Hey guys, I have to know how to Differentiate Inverse Trigonometric Functions in my next exam and need somewhere to study up on them. Do you know of any web sites I could read? Can't find anything on Karl's Calculus.

Thanks

Consider for example y =arcsin(x).

The way to do this is to rewrite this as sin(y) =x and to differentiate both sides so that cos(y) dy = dx, so you get dy/dx= 1/cos(y)

Now, you need to rewrite cos(y) in terms of x. The trick is this: we started from y =arcsin(x) or, equivalently, sin(y) =x. So think of y as an angle in arigt angle triangle. Then x would have to be the side opposite to that angle divided by the hypothenuse of the triangle, right?

so y = angle and x = opposite side/hypothenuse.

Just with that we cannot fix the opposite side or the hypothenuse separately but might as well take the easiest possibility: let's say that the opposite side *is* x and that the hypothenuse is equal to one.
So we have a right angle triangle with an hypothenuse of 1 and one side of length x and an angle y which is opposite to the side of length x. So far so good?
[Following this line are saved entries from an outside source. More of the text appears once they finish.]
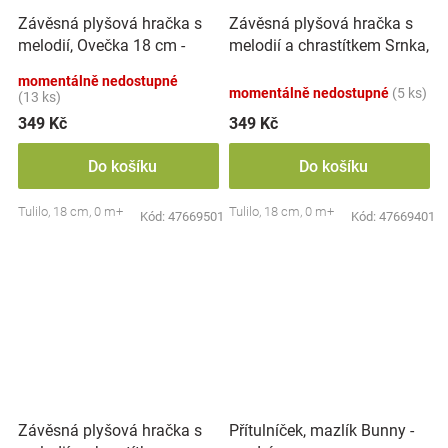
Závěsná plyšová hračka s
Závěsná plyšová hračka s
melodií, Ovečka 18 cm -
melodií a chrastítkem Srnka,
smetanově bílá
18 cm - béžová
momentálně nedostupné
momentálně nedostupné
(5 ks)
(13 ks)
349 Kč
349 Kč
Do košíku
Do košíku
Tulilo, 18 cm, 0 m+
Tulilo, 18 cm, 0 m+
Kód:
47669501
Kód:
47669401
Závěsná plyšová hračka s
Přítulníček, mazlík Bunny -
Now, what is cos (y) in that triangle? It is the adjacent side to the angle y divided by the hypothenuse. The hypothenuse is 1 and the adjacent side is obviously sqrt(hyp^2 -opp^2) = sqrt(1 - x^2).
So cos(y) =sqrt(1-x^2)

so finally, dy/dx = 1/cos(y) = 1/sqrt(1-x^2)

You can look up the results for any other inverse trig function and rederive them using the same approach.

Hope this helps.

Patrick

 

[Curious3141]

Consider for example y =arcsin(x).

The way to do this is to rewrite this as sin(y) =x and to differentiate both sides so that cos(y) dy = dx, so you get dy/dx= 1/cos(y)
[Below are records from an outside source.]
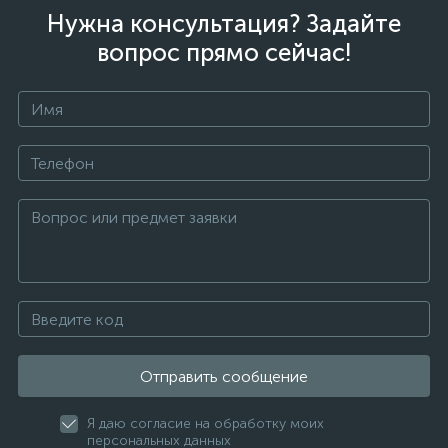
Нужна консультация? Задайте
вопрос прямо сейчас!
Отправить сообщение
Я даю согласие на обработку моих
персональных данных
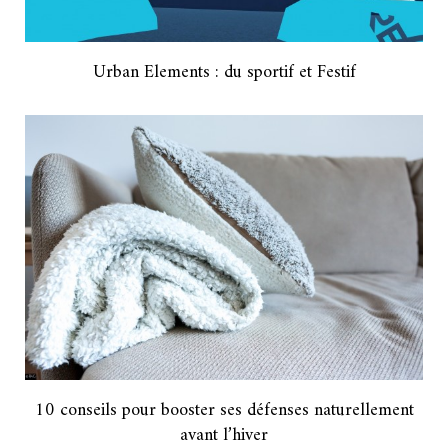
Urban Elements : du sportif et Festif
10 conseils pour booster ses défenses naturellement
avant l’hiver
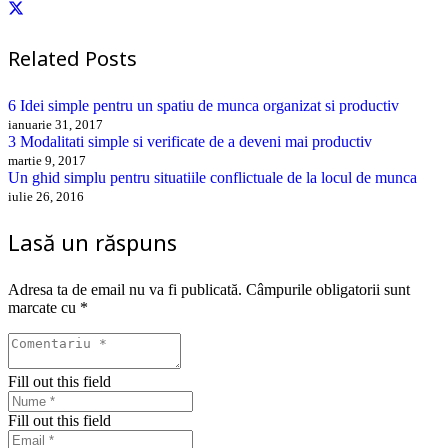
Related Posts
6 Idei simple pentru un spatiu de munca organizat si productiv
ianuarie 31, 2017
3 Modalitati simple si verificate de a deveni mai productiv
martie 9, 2017
Un ghid simplu pentru situatiile conflictuale de la locul de munca
iulie 26, 2016
Lasă un răspuns
Adresa ta de email nu va fi publicată.
Câmpurile obligatorii sunt
marcate cu
*
Fill out this field
Fill out this field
Now, you need to rewrite cos(y) in terms of x. The trick is this: we started from y =arcsin(x) or, equivalently, sin(y) =x. So think of y as an angle in arigt angle triangle. Then x would have to be the side opposite to that angle divided by the hypothenuse of the triangle, right?
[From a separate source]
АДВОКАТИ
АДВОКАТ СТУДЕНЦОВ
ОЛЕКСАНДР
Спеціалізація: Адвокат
so y = angle and x = opposite side/hypothenuse.

Just with that we cannot fix the opposite side or the hypothenuse separately but might as well take the easiest possibility: let's say that the opposite side *is* x and that the hypothenuse is equal to one.
So we have a right angle triangle with an hypothenuse of 1 and one side of length x and an angle y which is opposite to the side of length x. So far so good?

Now, what is cos (y) in that triangle? It is the adjacent side to the angle y divided by the hypothenuse. The hypothenuse is 1 and the adjacent side is obviously sqrt(hyp^2 -opp^2) = sqrt(1 - x^2).
So cos(y) =sqrt(1-x^2)

so finally, dy/dx = 1/cos(y) = 1/sqrt(1-x^2)

You can look up the results for any other inverse trig function and rederive them using the same approach.

Hope this helps.

Patrick

Just to add on to Patrick's excellent post, there are six basic and derived circular inverse trig ratios (arcsin, arccos, arctan, arccosec, arcsec, arccot). But you don't have to remember all of them. Just remember arcsin, arccosec and arctan and the rest can be easily derived from them.

Observe that (using the first quadrant domain),

$$\arcsin(x) + \arccos(x) = arccsc(x) + arcsec(x) = \arctan(x) + arccot(x) = <br /> \frac{\pi}{2}$$

So when you have differentiated y = arcsin(x) to get y',

$$z = \arccos(x) = \frac{\pi}{2} - \arcsin(x)$$

$$z' = -y'$$

and so forth for the other inverse trig ratios.

 

[arildno]

I've never used the derivative of arccosecant.

 

[Curious3141]

I've never used the derivative of arccosecant.

Well, evaluate $$\int{-\frac{1}{x\sqrt{x^2-1}}}dx$$, then.